Adding a Sales Team to a Product-Led Organization

Our original idea was to be 100% self-service with an entirely inbound model. But we ended up moving upstream into enterprises much sooner than we expected we would. 

These customers were buying large packages on their own via the self-service channel and started doing things like asking to be invoiced instead of using a credit card. So a few years ago, we added account management and customer success teams to help them get up and running and maximize the value they got from the product. 

We had some other surprising realizations. We’d initially thought our customers would be product managers at software companies. Still, we started getting all kinds of organizations buying the product, including municipalities, government agencies, banks, and healthcare organizations. 

Every organization is now a software company.

We realized every organization is now a software company to a certain extent, with their own IT groups, digital products, custom internal software, web sites, and mobile apps. They all had product managers, program managers, and project managers needing to communicate what they’re doing.

As for hiring salespeople, we’re bootstrapped and resource-constrained, so we didn’t spin up a sales team and a playbook and see what happens. As a startup couldn’t afford that expensive misfire. 

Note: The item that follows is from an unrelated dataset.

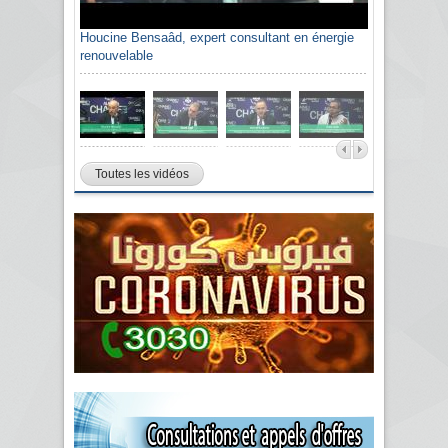
Houcine Bensaâd, expert consultant en énergie
renouvelable
Toutes les vidéos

So, we hired organically as our model was proven out, and we didn’t rely on commissions or quotas... we just wanted people who were driven and enthusiastic about the product. Six or seven years in, we’re selling to large organizations, and it’s spreading organically through those accounts as more people inside them keep expanding their accounts. We have customers worldwide, including in the Fortune 100, using the product, and we’re excited about the potential in the future.

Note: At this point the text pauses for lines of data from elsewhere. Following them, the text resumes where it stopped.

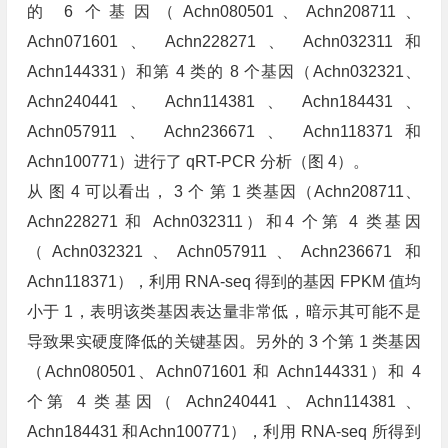
的 6 个基因（Achn080501、Achn208711、
Achn071601 、 Achn228271 、 Achn032311 和
Achn144331）和第 4 类的 8 个基因（Achn032321、
Achn240441 、 Achn114381 、 Achn184431 、
Achn057911 、 Achn236671 、 Achn118371 和
Achn100771）进行了 qRT-PCR 分析（图 4）。
从 图 4 可以看出， 3 个 第 1 类基因（Achn208711、
Achn228271 和 Achn032311）和4 个第 4 类基因
（Achn032321、Achn057911、Achn236671 和
Achn118371），利用 RNA-seq 得到的基因 FPKM 值均
小于 1，表明该类基因表达量非常低，暗示其可能不是
导致果实硬度降低的关键基因。另外的 3 个第 1 类基因
（Achn080501、Achn071601 和 Achn144331）和 4
个第 4 类基因（ Achn240441 、Achn114381 、
Achn184431 和Achn100771），利用 RNA-seq 所得到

Building Growth Into the Product

We did key things from the beginning to build product growth into our product and pricing model.

On the product side we did the basics such as building an easy-to-use sharing feature so product managers could share the roadmap widely within the organization. We made it possible for them to embed live roadmaps into the systems they already used such as Atlassian Confluence.

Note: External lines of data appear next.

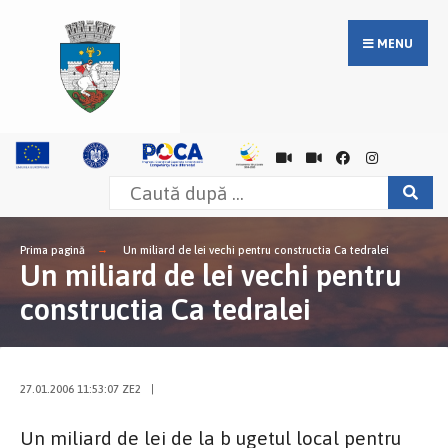
MENU
Prima pagină
Un miliard de lei vechi pentru constructia Ca tedralei
Un miliard de lei vechi pentru
constructia Ca tedralei
27.01.2006 11:53:07 ZE2
|
Un miliard de lei de la b ugetul local pentru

On the pricing side, we did something unique that is still a differentiator today. We gave away free licenses to anyone in the organization who wanted to review and comment on roadmaps. This benefited our customers and us in several ways. Our customers were able to share the roadmap widely within the organization, which is one of the key challenges we uncovered in our validation at the beginning. But the big benefit of this model was that awareness of the product plan grew internally as roadmaps were shared widely with free licenses. It was somewhat viral and was an example of product-led growth.

A Front-Row Seat to Product Management’s Evolution

When we developed GoToMeeting, in the pre-agile world, we conducted market validation and interviewed people who used similar solutions. 

We developed hypotheses around which features were needed and how to differentiate from our competitors, which is how we landed on an “all-you-can-eat” concept where up to 10 people could join the meeting for a flat rate. That pricing model is now very popular but was innovative at the time.

I wrote a thick Product Requirements Document (PRD), predicting ahead of time which features we’d need in the product. Of course, in our current agile world, that’s not how things happen today. We still had an MVP in mind, but we’d already baked in what it would look like, which features we’d need, the target market, etc. Since there was no type of Scrum, you’d write your PRD, throw it over the fence, and wait for a finished product to eventually arrive. 

Today, agile processes and a product-led growth philosophy give us a way to expand use of our product without significantly growing the number of employees we hire. You can develop prototypes and put it in front of customers iterating along the way, which is a dramatic shift.

Things now are much more flexible and adaptable.